### Task directions
Below are some records. Return exactly the lines from the one containing "We respect your privacy" through the one containing "zastępuje pilota.", both included, and only those.

Top of Records provided

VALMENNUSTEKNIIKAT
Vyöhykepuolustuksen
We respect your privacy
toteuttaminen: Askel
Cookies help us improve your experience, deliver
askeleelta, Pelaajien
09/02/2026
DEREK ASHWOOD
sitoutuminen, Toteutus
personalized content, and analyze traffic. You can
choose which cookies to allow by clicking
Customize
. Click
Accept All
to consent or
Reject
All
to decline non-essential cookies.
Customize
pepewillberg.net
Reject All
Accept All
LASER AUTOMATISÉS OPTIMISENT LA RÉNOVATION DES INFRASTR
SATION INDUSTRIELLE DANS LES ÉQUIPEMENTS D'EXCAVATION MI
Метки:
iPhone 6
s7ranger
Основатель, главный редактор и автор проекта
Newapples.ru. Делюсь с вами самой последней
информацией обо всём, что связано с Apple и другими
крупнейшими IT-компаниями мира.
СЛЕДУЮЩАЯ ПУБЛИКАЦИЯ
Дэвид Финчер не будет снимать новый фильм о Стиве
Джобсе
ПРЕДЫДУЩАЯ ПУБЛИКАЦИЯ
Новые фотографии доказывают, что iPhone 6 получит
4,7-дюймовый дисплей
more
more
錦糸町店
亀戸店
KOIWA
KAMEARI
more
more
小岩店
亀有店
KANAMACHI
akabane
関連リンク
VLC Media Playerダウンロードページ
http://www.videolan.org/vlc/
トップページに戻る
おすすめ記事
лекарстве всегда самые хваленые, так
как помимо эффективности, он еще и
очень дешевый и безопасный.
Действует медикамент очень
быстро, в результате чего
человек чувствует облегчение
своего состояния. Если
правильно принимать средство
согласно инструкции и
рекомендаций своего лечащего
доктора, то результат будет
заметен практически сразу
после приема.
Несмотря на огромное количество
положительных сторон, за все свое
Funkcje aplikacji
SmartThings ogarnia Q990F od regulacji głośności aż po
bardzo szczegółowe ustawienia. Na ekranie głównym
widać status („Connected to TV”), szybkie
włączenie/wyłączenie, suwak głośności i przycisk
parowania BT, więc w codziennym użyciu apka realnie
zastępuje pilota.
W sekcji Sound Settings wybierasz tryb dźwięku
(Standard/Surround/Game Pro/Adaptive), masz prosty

Bottom of Records provided

### Completed exercise
We respect your privacy
toteuttaminen: Askel
Cookies help us improve your experience, deliver
askeleelta, Pelaajien
09/02/2026
DEREK ASHWOOD
sitoutuminen, Toteutus
personalized content, and analyze traffic. You can
choose which cookies to allow by clicking
Customize
. Click
Accept All
to consent or
Reject
All
to decline non-essential cookies.
Customize
pepewillberg.net
Reject All
Accept All
LASER AUTOMATISÉS OPTIMISENT LA RÉNOVATION DES INFRASTR
SATION INDUSTRIELLE DANS LES ÉQUIPEMENTS D'EXCAVATION MI
Метки:
iPhone 6
s7ranger
Основатель, главный редактор и автор проекта
Newapples.ru. Делюсь с вами самой последней
информацией обо всём, что связано с Apple и другими
крупнейшими IT-компаниями мира.
СЛЕДУЮЩАЯ ПУБЛИКАЦИЯ
Дэвид Финчер не будет снимать новый фильм о Стиве
Джобсе
ПРЕДЫДУЩАЯ ПУБЛИКАЦИЯ
Новые фотографии доказывают, что iPhone 6 получит
4,7-дюймовый дисплей
more
more
錦糸町店
亀戸店
KOIWA
KAMEARI
more
more
小岩店
亀有店
KANAMACHI
akabane
関連リンク
VLC Media Playerダウンロードページ
http://www.videolan.org/vlc/
トップページに戻る
おすすめ記事
лекарстве всегда самые хваленые, так
как помимо эффективности, он еще и
очень дешевый и безопасный.
Действует медикамент очень
быстро, в результате чего
человек чувствует облегчение
своего состояния. Если
правильно принимать средство
согласно инструкции и
рекомендаций своего лечащего
доктора, то результат будет
заметен практически сразу
после приема.
Несмотря на огромное количество
положительных сторон, за все свое
Funkcje aplikacji
SmartThings ogarnia Q990F od regulacji głośności aż po
bardzo szczegółowe ustawienia. Na ekranie głównym
widać status („Connected to TV”), szybkie
włączenie/wyłączenie, suwak głośności i przycisk
parowania BT, więc w codziennym użyciu apka realnie
zastępuje pilota.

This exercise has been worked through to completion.